Saved entries:
▼▼▼
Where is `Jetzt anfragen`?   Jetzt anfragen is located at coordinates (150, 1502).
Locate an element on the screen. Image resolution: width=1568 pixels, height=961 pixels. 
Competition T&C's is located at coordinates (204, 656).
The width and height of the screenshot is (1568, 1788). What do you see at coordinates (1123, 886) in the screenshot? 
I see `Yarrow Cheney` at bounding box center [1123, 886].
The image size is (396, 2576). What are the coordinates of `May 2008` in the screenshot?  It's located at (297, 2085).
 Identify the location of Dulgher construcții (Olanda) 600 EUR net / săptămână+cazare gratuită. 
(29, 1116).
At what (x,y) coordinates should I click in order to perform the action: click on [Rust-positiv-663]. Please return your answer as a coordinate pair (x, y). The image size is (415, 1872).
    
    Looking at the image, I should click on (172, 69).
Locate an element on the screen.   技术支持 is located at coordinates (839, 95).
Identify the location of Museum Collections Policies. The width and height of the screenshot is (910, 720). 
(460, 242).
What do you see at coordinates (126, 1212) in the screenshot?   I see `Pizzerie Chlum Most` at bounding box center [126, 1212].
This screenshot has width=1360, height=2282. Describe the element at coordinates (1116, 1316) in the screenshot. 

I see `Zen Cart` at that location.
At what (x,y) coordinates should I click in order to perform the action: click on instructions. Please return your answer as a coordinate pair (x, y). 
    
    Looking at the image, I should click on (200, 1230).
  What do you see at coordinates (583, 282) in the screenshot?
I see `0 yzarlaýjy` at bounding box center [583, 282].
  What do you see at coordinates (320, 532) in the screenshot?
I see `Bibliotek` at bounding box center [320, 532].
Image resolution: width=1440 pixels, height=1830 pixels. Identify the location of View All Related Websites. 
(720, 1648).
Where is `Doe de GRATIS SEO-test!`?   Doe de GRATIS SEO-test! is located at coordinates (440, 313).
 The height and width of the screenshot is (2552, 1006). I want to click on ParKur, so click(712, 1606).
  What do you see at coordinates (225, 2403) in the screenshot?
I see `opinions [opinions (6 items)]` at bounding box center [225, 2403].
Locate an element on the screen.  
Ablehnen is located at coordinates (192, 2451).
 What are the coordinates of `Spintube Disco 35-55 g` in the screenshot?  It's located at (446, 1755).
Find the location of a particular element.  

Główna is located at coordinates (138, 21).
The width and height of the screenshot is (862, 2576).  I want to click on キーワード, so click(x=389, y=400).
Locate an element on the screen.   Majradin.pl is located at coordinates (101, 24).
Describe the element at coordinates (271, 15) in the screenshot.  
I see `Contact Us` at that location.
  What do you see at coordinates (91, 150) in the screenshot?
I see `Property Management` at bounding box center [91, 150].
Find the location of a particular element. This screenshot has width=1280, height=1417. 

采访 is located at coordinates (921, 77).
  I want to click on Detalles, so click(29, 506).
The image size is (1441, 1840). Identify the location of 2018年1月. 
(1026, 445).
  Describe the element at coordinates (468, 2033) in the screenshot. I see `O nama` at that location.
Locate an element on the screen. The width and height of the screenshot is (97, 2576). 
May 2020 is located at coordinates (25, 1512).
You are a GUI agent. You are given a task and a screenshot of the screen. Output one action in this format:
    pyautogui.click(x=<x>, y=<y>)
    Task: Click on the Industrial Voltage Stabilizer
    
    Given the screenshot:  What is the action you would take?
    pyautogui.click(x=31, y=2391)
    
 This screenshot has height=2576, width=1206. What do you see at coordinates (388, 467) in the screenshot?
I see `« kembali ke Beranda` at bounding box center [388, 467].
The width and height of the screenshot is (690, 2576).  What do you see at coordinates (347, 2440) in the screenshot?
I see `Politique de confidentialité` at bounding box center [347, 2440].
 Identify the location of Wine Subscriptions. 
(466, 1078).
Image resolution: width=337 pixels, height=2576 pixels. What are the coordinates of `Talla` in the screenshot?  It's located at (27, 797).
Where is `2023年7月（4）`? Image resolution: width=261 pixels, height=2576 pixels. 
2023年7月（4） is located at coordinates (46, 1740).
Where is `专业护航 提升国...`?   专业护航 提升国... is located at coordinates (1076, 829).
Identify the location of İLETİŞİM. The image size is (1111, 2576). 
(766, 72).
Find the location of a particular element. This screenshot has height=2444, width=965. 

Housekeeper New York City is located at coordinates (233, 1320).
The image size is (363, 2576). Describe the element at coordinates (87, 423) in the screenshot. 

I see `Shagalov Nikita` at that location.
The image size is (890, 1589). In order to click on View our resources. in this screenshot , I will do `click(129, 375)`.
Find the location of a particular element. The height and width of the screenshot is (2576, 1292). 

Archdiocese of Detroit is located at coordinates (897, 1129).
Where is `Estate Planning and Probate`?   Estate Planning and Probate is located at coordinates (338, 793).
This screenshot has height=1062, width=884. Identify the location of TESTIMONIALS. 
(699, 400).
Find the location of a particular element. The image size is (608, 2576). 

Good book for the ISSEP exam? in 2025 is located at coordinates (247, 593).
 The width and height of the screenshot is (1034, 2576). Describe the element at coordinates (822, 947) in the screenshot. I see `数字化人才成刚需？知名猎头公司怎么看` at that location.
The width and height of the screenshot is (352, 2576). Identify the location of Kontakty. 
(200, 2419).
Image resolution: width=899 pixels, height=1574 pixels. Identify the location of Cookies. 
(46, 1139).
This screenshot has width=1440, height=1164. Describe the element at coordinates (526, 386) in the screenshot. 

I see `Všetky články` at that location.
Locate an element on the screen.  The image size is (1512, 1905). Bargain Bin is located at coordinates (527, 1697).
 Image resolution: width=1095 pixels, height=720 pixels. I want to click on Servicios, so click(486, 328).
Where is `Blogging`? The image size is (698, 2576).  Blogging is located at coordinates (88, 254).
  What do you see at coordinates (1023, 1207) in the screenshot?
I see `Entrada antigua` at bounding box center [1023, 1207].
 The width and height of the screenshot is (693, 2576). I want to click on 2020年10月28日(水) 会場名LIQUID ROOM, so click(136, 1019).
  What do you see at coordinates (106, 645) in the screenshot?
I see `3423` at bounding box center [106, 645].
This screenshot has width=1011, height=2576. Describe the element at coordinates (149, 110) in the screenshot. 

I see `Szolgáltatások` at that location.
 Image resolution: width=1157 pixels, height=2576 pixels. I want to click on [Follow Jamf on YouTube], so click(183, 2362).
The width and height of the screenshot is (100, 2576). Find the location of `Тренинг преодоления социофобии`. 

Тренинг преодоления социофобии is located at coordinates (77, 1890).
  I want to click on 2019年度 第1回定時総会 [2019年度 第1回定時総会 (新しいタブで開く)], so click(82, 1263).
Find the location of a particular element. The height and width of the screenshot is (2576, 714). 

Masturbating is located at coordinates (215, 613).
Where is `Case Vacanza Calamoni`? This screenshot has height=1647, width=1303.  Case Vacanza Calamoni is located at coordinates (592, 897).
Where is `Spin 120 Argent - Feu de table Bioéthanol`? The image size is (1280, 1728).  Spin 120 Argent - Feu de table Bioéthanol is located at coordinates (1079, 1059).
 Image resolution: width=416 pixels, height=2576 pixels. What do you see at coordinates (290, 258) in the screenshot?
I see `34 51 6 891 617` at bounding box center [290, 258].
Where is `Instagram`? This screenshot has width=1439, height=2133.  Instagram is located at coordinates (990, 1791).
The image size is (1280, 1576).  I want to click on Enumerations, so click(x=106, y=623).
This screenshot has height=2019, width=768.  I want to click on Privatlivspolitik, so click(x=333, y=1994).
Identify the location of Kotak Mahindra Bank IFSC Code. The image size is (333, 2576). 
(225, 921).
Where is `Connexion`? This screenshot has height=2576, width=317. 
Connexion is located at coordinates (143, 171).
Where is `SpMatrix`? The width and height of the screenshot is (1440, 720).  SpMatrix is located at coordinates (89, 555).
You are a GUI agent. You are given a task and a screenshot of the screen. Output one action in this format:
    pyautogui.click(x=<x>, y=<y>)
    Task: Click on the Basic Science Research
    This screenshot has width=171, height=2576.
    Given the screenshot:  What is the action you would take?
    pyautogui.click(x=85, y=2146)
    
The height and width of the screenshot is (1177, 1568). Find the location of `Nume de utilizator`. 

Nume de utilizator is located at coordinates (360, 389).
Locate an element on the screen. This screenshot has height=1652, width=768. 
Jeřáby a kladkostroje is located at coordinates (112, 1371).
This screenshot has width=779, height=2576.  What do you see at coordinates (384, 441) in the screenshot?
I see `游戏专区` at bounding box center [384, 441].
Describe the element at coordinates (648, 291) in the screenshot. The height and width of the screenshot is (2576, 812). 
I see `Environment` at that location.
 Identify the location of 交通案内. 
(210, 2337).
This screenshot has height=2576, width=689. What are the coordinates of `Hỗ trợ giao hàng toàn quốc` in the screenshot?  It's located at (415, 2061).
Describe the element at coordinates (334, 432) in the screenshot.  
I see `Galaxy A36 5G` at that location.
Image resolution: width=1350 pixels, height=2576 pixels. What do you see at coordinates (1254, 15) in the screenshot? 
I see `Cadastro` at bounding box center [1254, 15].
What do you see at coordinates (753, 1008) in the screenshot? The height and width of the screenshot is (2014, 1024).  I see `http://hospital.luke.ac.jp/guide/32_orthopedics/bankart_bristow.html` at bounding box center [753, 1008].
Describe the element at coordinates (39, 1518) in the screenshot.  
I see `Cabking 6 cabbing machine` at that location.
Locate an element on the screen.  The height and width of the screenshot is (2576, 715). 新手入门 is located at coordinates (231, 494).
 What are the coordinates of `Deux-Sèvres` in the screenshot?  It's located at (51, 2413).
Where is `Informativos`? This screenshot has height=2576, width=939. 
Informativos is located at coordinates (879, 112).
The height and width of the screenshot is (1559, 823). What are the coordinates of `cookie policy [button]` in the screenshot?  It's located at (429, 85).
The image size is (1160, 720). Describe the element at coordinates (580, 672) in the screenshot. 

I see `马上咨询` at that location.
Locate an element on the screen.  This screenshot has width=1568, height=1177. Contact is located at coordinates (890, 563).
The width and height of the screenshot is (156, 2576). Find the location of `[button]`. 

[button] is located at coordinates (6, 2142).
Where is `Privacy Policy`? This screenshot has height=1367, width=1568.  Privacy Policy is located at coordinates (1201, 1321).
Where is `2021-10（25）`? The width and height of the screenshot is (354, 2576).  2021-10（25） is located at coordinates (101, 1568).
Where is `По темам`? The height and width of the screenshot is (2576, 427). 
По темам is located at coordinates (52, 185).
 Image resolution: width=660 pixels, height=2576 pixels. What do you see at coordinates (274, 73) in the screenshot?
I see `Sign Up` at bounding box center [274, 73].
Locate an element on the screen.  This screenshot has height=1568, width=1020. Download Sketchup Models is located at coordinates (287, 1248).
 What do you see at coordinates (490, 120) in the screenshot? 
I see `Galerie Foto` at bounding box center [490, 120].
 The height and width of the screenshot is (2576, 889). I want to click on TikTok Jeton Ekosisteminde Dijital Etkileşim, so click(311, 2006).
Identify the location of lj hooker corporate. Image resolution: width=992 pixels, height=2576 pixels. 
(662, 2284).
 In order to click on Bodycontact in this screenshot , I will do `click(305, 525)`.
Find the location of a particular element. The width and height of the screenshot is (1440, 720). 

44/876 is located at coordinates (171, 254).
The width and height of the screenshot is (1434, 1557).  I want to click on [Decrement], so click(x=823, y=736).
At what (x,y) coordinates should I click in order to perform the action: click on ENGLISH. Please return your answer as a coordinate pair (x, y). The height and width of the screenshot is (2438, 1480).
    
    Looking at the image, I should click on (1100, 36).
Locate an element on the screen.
▲▲▲
◆ Aim of the exercise:
Would you copy out exactly the lines above that start at the one containing "has height=2576, width=939." and end at the one containing "The width and height of the screenshot is (1434, 1557).", inclusive?

◆ Answer for the task:
Where is `Informativos`? This screenshot has height=2576, width=939. 
Informativos is located at coordinates (879, 112).
The height and width of the screenshot is (1559, 823). What are the coordinates of `cookie policy [button]` in the screenshot?  It's located at (429, 85).
The image size is (1160, 720). Describe the element at coordinates (580, 672) in the screenshot. 

I see `马上咨询` at that location.
Locate an element on the screen.  This screenshot has width=1568, height=1177. Contact is located at coordinates (890, 563).
The width and height of the screenshot is (156, 2576). Find the location of `[button]`. 

[button] is located at coordinates (6, 2142).
Where is `Privacy Policy`? This screenshot has height=1367, width=1568.  Privacy Policy is located at coordinates (1201, 1321).
Where is `2021-10（25）`? The width and height of the screenshot is (354, 2576).  2021-10（25） is located at coordinates (101, 1568).
Where is `По темам`? The height and width of the screenshot is (2576, 427). 
По темам is located at coordinates (52, 185).
 Image resolution: width=660 pixels, height=2576 pixels. What do you see at coordinates (274, 73) in the screenshot?
I see `Sign Up` at bounding box center [274, 73].
Locate an element on the screen.  This screenshot has height=1568, width=1020. Download Sketchup Models is located at coordinates (287, 1248).
 What do you see at coordinates (490, 120) in the screenshot? 
I see `Galerie Foto` at bounding box center [490, 120].
 The height and width of the screenshot is (2576, 889). I want to click on TikTok Jeton Ekosisteminde Dijital Etkileşim, so click(311, 2006).
Identify the location of lj hooker corporate. Image resolution: width=992 pixels, height=2576 pixels. 
(662, 2284).
 In order to click on Bodycontact in this screenshot , I will do `click(305, 525)`.
Find the location of a particular element. The width and height of the screenshot is (1440, 720). 

44/876 is located at coordinates (171, 254).
The width and height of the screenshot is (1434, 1557).  I want to click on [Decrement], so click(x=823, y=736).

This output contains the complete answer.